Long was as taken aback as most when Campbell and Peter Mackenzie said they would close Mainstream at the end of the year, with the titles transferring to part-owner Random House. “I was floored when Bill called and told me. There is a great bond and trust and a good working relationship. There might not be that family feel [with Random House], knowing exactly who to talk to when you pick up the phone. There might not be that easy rapport, trading those flying insults, knowing there is no harm behind it.”
With the Ma . . . series finished, Long is planning to make the jump to fiction. A complete autodidact, she says what helped her find her voice for the memoirs was not knowing the rules and regulations, so she could write authentically in “old speak” Irish dialect. She demurs that she is unsure of herself about turning to fiction: “Writing non-fiction, I was tethered, there is a beginning, middle and end. What do I write about with fiction?”

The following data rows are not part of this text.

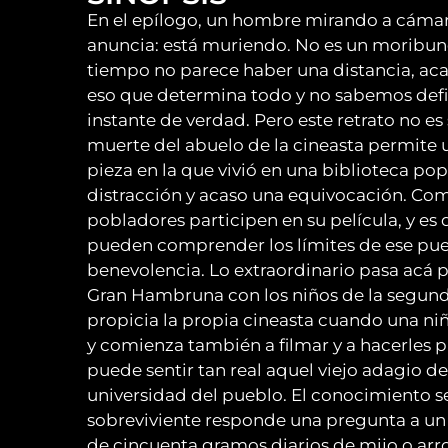
En el epílogo, un hombre mirando a cámara
anuncia: está muriendo. No es un moribund
tiempo no parece haber una distancia, acas
eso que determina todo y no sabemos defin
instante de verdad. Pero este retrato no es
muerte del abuelo de la cineasta permite
pieza en la que vivió en una biblioteca popu
distracción y acaso una equivocación. Co
pobladores participen en su película, y es 
pueden comprender los límites de ese pue
benevolencia. Lo extraordinario pasa acá p
Gran Hambruna con los niños de la segunda
propicia la propia cineasta cuando una niña
y comienza también a filmar y a hacerles p
puede sentir tan real aquel viejo adagio de 
universidad del pueblo. El conocimiento s
sobreviviente responde una pregunta a u
de cincuenta gramos diarios de mijo o arro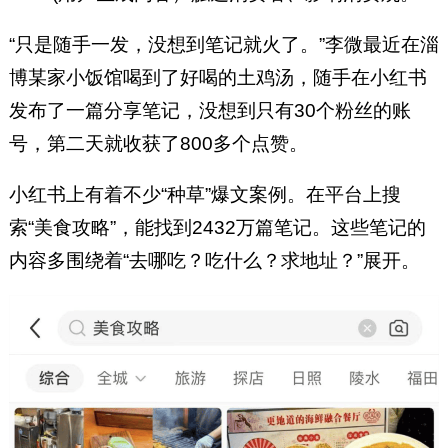
“只是随手一发，没想到笔记就火了。”李微最近在淄
博某家小饭馆喝到了好喝的土鸡汤，随手在小红书
发布了一篇分享笔记，没想到只有30个粉丝的账
号，第二天就收获了800多个点赞。
小红书上有着不少“种草”爆文案例。在平台上搜
索“美食攻略”，能找到2432万篇笔记。这些笔记的
内容多围绕着“去哪吃？吃什么？求地址？”展开。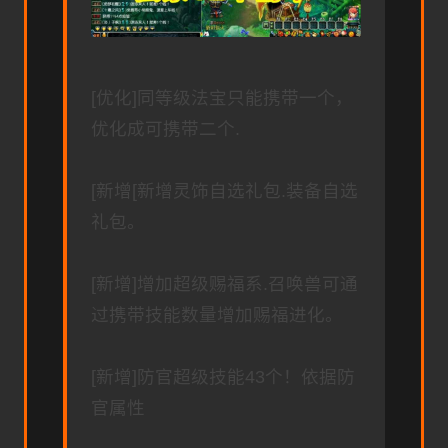
[优化]同等级法宝只能携带一个，
优化成可携带二个.
[新增[新增灵饰自选礼包.装备自选
礼包。
[新增]增加超级赐福系.召唤兽可通
过携带技能数量增加赐福进化。
[新增]防官超级技能43个！依据防
官属性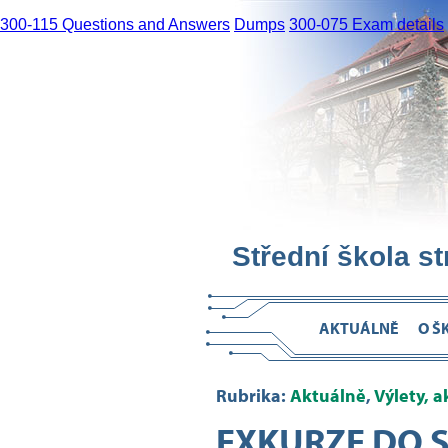
300-115 Questions and Answers
Dumps
300-075 Exam details
Střední škola s
AKTUÁLNĚ
O Š
Rubrika:
Aktuálně
,
Výlety, a
EXKURZE DO 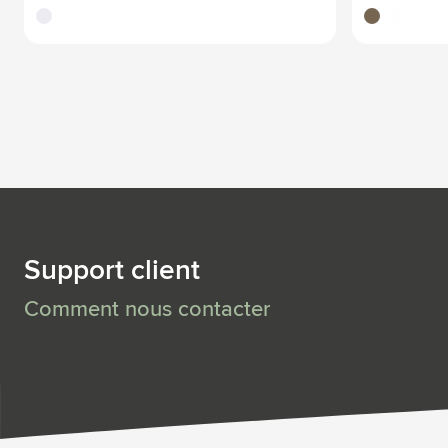
translucide
noir
translucid
Support client
Comment nous contacter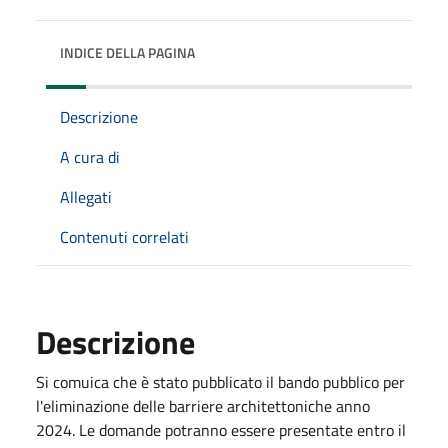
INDICE DELLA PAGINA
Descrizione
A cura di
Allegati
Contenuti correlati
Descrizione
Si comuica che è stato pubblicato il bando pubblico per
l'eliminazione delle barriere architettoniche anno
2024. Le domande potranno essere presentate entro il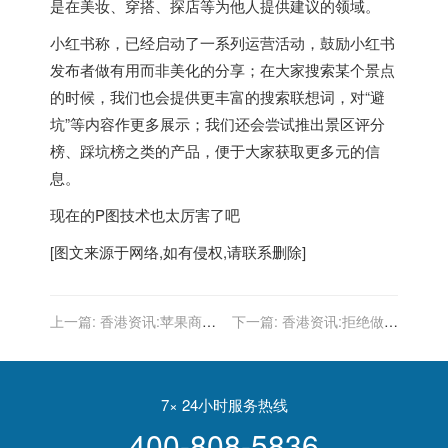
是在美妆、穿搭、探店等为他人提供建议的领域。
小红书称，已经启动了一系列运营活动，鼓励小红书
发布者做有用而非美化的分享；在大家搜索某个景点
的时候，我们也会提供更丰富的搜索联想词，对“避
坑”等内容作更多展示；我们还会尝试推出景区评分
榜、踩坑榜之类的产品，便于大家获取更多元的信
息。
现在的P图技术也太厉害了吧
[图文来源于网络,如有侵权,请联系删除]
上一篇:
香港资讯:苹果商店
下一篇:
香港资讯:拒绝做标
App价格将调整 具体受税率
题党！教你怎么写出合适的
或外汇汇率影响
软文标题
7× 24小时服务热线
400-808-5836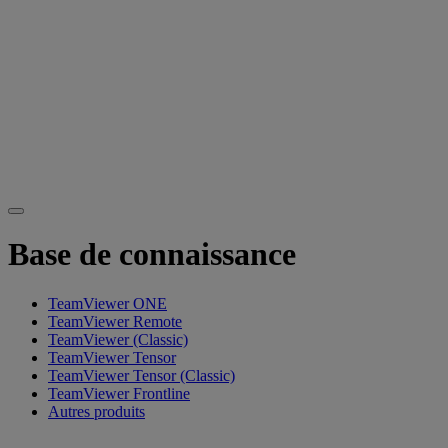
Base de connaissance
TeamViewer ONE
TeamViewer Remote
TeamViewer (Classic)
TeamViewer Tensor
TeamViewer Tensor (Classic)
TeamViewer Frontline
Autres produits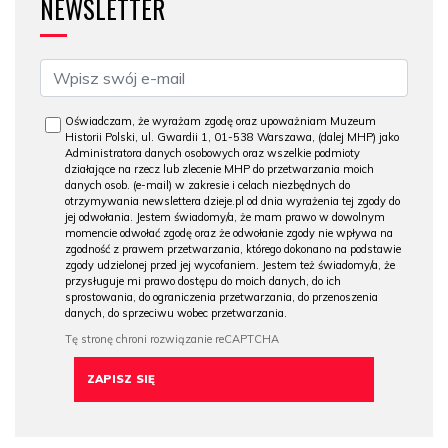
NEWSLETTER
Oświadczam, że wyrażam zgodę oraz upoważniam Muzeum
Historii Polski, ul. Gwardii 1, 01-538 Warszawa, (dalej MHP) jako
Administratora danych osobowych oraz wszelkie podmioty
działające na rzecz lub zlecenie MHP do przetwarzania moich
danych osob. (e-mail) w zakresie i celach niezbędnych do
otrzymywania newslettera dzieje.pl od dnia wyrażenia tej zgody do
jej odwołania. Jestem świadomy/a, że mam prawo w dowolnym
momencie odwołać zgodę oraz że odwołanie zgody nie wpływa na
zgodność z prawem przetwarzania, którego dokonano na podstawie
zgody udzielonej przed jej wycofaniem. Jestem też świadomy/a, że
przysługuje mi prawo dostępu do moich danych, do ich
sprostowania, do ograniczenia przetwarzania, do przenoszenia
danych, do sprzeciwu wobec przetwarzania.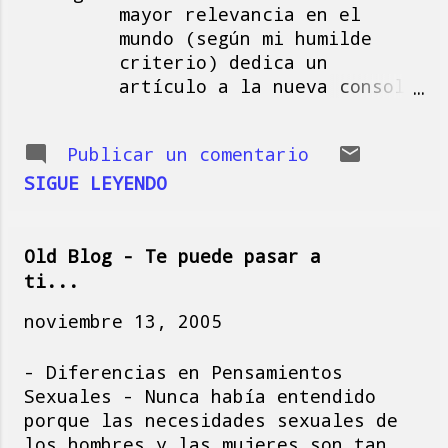
mayor relevancia en el
a
mundo (según mi humilde
s
criterio) dedica un
artículo a la nueva consola
de videojuegos de Microsoft
y de paso habla sobre esta
Publicar un comentario
industria.
http://www.economist.com/ag
SIGUE LEYENDO
enda/displaystory.cfm?
story_id=5191791 Feliz
letura :-)
Old Blog - Te puede pasar a
ti...
noviembre 13, 2005
- Diferencias en Pensamientos
Sexuales - Nunca había entendido
porque las necesidades sexuales de
los hombres y las mujeres son tan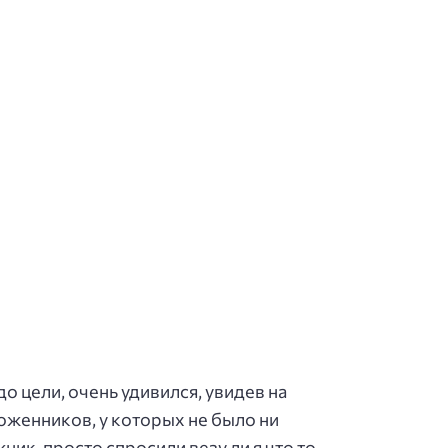
о цели, очень удивился, увидев на
женников, у которых не было ни
ик, просто спросили везу ли я что то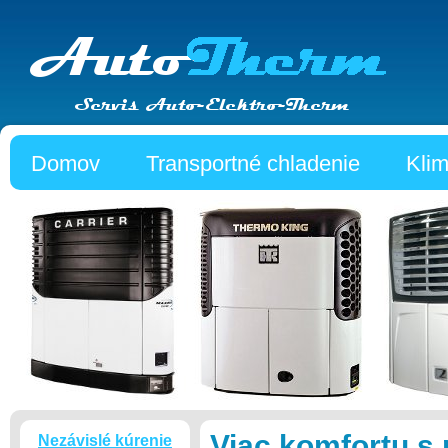
Domov
Transportné chladenie
Klim
Viac komfortu s
Nezávislé kúrenie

Yet Long proceeds to talk up the book she is working on, about two Dublin sisters growing up in the 1950s. She relates plot points (a beginning, middle and end), goes through particularly funny/sad scenes doing various voices of the characters. Whilst she does this, the crowded Clarence Hotel lounge quiets as people on nearby tables are pulled in by the story, leaning in, quite obviously eavesdropping. Somehow, I think the transition to fiction may be completely seamless.
Book data
Publication date 12/09/13
Formats TPB/EB
ISBN 9781780576510/8194
Rights Sub-rights through Trident
Editor Bill Campbell, Mainstream
Agent Don Fehr, Trident Media
Martha Long's top five
Ma, He Sold Me for a Few Cigarettes
Mainstream, 9781845963132, £7.99
Long’s earliest memories, growing up in Dublin with an abusive stepfather.
Books sold: 89,568 since 2007
Ma, It’s a Cold Aul Night an I’m Lookin for a Bed
Mainstream, 9781845965822, £7.99
In her third book, Martha is 16 and on her own at last in 1960s Dublin.
Books sold: 45,445 since 2009
Ma, I’m Gettin Meself a New Mammy
Mainstream, 9781845964498, £7.99
At 13, Martha is separated from her mother and stepfather, and put in a harrowing convent school.
Books sold: 41,585
Ma, Now I’m Goin Up in the World
Mainstream, 9781845967031, £7.99
As a young woman, Martha’s calamitous love affair has heartbreaking consequences.
Books sold: 23,379 since 2010
Ma, I’ve got Meself Locked up in the Madhouse
Mainstream, 9781780575414, £7.99
Now in her thirties, a confrontation with the evil Jackser sends Martha’s life spiralling out of control.